- _EXERCISE GOAL_
Could you give back exactly the lines below from the one with "Taschenstrickens erkunden!" through the one with "nie chcesz, by", without a single picture?

- _Data extracted from a collection_
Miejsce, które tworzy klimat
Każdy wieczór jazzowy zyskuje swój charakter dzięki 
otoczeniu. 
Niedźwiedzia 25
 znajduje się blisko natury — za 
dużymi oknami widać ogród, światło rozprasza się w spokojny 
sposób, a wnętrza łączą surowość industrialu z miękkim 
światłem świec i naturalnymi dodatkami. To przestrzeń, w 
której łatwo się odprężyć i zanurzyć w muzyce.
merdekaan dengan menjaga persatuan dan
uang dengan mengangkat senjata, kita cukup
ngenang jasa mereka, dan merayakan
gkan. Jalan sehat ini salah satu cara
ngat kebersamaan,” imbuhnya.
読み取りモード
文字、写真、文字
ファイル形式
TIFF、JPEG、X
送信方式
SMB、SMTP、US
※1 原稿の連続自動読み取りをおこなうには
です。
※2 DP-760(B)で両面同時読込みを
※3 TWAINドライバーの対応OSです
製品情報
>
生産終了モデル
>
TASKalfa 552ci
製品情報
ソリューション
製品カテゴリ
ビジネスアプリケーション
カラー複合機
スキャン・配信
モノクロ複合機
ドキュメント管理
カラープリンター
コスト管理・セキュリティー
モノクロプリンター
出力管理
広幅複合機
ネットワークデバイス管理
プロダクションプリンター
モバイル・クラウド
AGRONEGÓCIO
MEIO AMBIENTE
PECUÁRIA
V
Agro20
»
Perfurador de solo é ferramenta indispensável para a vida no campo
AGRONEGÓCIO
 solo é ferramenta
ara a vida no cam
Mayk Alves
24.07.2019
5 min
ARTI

==

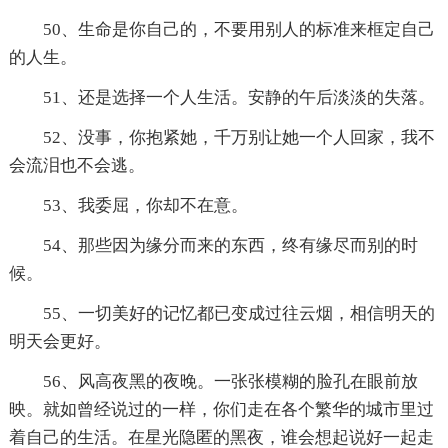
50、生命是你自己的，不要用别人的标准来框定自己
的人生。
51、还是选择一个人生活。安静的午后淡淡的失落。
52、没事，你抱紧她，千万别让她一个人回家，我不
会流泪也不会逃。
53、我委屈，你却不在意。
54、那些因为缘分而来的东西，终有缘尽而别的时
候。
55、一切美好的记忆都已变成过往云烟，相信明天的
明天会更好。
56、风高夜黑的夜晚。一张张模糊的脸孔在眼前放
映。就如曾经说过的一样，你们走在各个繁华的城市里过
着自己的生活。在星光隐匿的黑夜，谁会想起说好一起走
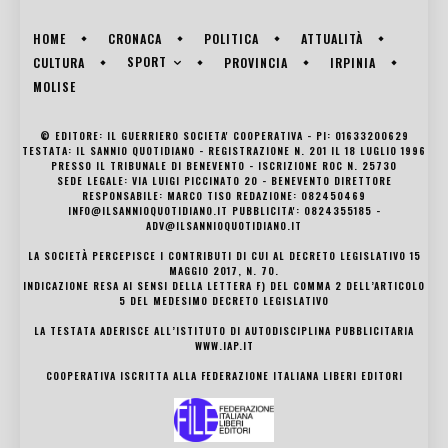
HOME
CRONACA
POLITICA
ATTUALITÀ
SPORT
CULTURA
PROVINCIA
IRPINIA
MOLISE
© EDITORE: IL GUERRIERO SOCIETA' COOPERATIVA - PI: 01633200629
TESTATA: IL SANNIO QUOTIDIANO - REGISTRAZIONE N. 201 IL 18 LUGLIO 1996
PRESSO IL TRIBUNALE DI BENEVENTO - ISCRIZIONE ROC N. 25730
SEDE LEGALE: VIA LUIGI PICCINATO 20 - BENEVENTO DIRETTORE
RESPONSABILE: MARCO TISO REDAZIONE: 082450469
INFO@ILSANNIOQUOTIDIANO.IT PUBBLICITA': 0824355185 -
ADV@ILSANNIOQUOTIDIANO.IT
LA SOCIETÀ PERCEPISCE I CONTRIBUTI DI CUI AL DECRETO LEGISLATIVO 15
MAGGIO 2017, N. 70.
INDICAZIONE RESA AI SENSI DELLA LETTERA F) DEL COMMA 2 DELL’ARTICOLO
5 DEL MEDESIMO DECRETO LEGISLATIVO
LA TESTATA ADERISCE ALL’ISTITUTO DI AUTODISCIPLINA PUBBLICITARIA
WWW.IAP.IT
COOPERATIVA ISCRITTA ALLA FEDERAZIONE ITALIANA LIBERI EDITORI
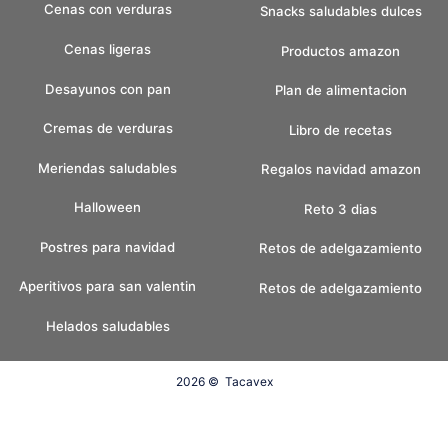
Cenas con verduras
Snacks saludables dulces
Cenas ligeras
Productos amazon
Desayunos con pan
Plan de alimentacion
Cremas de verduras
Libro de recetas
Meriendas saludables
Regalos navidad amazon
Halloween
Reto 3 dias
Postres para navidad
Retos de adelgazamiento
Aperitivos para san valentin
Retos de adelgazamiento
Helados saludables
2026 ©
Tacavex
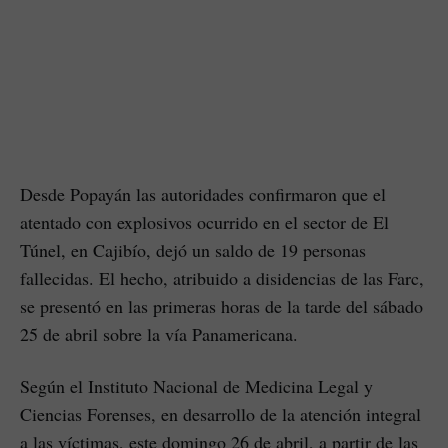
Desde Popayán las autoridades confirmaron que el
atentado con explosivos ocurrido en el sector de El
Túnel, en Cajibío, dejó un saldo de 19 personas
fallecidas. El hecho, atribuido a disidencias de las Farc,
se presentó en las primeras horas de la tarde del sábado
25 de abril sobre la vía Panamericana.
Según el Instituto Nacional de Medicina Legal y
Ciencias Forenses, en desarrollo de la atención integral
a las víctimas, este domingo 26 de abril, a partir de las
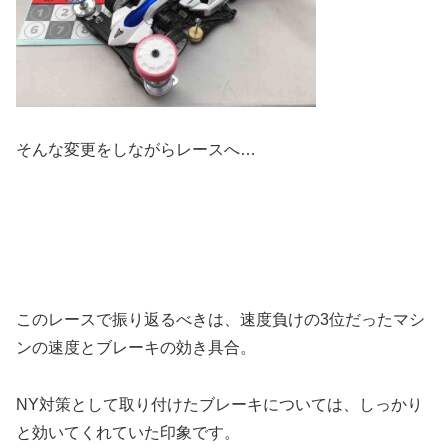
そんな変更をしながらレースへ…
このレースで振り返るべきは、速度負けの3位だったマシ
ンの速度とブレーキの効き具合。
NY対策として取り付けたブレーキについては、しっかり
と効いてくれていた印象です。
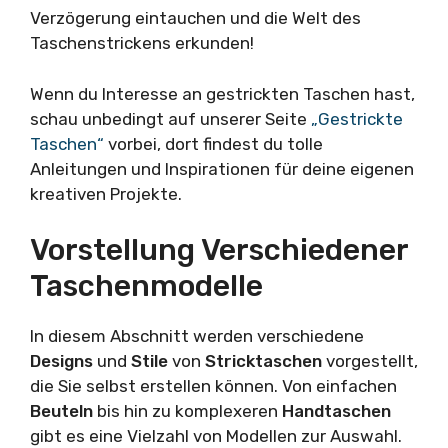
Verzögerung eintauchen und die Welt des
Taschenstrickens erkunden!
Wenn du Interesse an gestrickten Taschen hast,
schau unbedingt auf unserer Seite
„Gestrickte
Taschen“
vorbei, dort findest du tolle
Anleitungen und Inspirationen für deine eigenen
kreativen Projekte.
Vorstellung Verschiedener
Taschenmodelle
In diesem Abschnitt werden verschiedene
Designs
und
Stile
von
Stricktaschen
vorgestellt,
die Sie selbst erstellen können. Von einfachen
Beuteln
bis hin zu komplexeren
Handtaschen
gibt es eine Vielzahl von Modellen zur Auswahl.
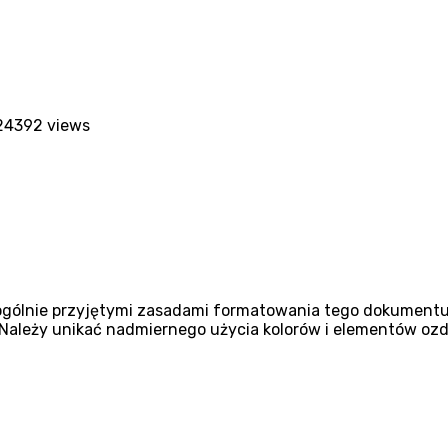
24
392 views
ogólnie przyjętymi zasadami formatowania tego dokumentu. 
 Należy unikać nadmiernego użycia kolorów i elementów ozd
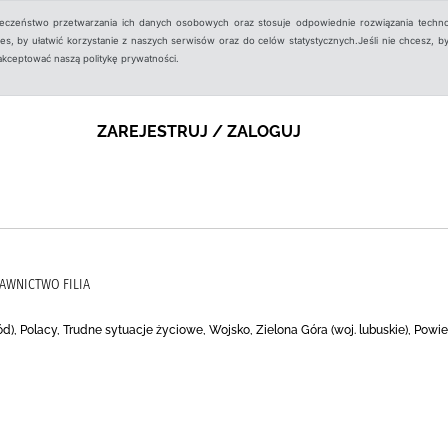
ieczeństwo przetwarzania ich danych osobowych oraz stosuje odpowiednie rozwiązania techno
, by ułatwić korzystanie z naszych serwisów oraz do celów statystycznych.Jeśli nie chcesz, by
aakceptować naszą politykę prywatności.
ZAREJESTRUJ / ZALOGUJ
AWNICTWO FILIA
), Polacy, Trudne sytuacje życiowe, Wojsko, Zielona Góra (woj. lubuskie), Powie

--

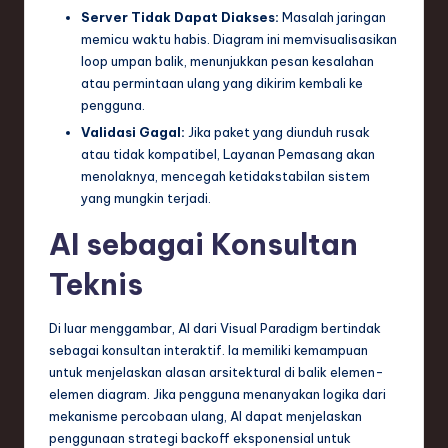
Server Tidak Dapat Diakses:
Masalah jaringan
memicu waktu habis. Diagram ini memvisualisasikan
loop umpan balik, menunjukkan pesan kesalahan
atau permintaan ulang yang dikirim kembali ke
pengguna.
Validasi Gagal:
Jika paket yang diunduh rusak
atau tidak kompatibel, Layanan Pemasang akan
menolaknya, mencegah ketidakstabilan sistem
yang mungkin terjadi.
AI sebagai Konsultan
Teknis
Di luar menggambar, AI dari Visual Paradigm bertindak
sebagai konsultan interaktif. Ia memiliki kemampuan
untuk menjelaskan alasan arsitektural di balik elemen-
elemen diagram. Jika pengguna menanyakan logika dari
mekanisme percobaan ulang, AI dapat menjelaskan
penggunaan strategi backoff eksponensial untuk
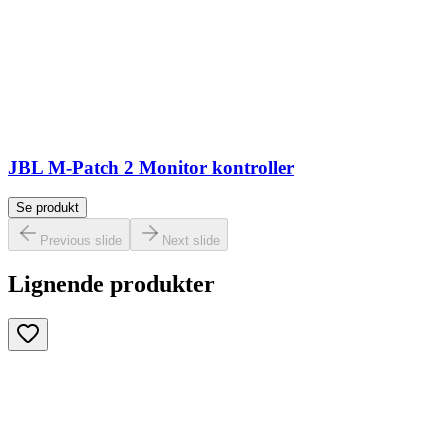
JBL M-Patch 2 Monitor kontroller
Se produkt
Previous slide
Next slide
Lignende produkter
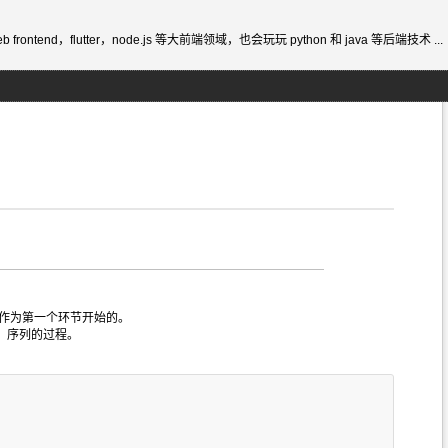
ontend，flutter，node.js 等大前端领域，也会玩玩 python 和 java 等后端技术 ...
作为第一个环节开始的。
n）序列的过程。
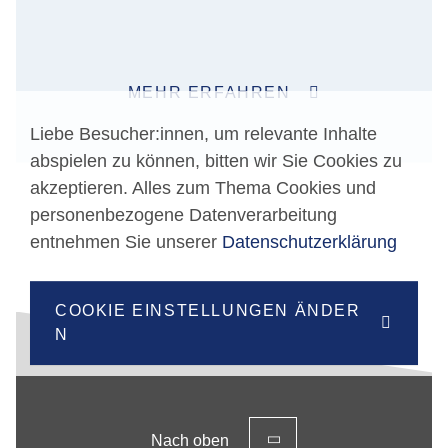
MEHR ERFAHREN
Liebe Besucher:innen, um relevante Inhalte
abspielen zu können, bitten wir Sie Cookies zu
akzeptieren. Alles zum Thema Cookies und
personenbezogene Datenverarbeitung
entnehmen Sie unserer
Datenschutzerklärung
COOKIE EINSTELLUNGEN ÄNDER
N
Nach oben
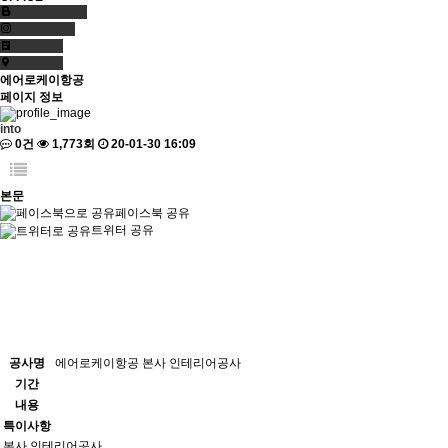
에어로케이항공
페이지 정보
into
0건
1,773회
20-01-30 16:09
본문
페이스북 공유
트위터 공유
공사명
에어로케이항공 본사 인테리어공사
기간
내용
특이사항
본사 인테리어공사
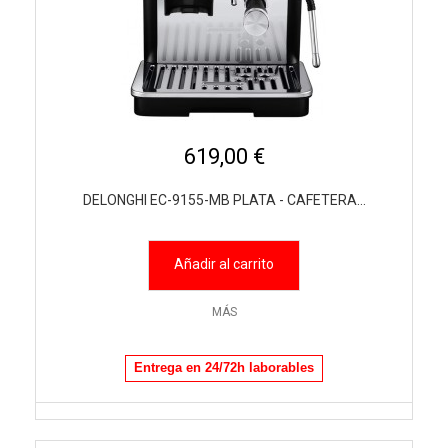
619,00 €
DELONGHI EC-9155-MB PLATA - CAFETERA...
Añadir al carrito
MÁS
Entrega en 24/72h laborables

- _PROBLEM SOLUTION_
Taschenstrickens erkunden!
Wenn du Interesse an gestrickten Taschen hast,
schau unbedingt auf unserer Seite
„Gestrickte
Taschen“
vorbei, dort findest du tolle
Anleitungen und Inspirationen für deine eigenen
kreativen Projekte.
Vorstellung Verschiedener
Taschenmodelle
In diesem Abschnitt werden verschiedene
Designs
und
Stile
von
Stricktaschen
vorgestellt,
die Sie selbst erstellen können. Von einfachen
Beuteln
bis hin zu komplexeren
Handtaschen
gibt es eine Vielzahl von Modellen zur Auswahl.
24
392 views
ogólnie przyjętymi zasadami formatowania tego dokumentu. 
 Należy unikać nadmiernego użycia kolorów i elementów ozd
ieczeństwo przetwarzania ich danych osobowych oraz stosuje odpowiednie rozwiązania techno
, by ułatwić korzystanie z naszych serwisów oraz do celów statystycznych.Jeśli nie chcesz, by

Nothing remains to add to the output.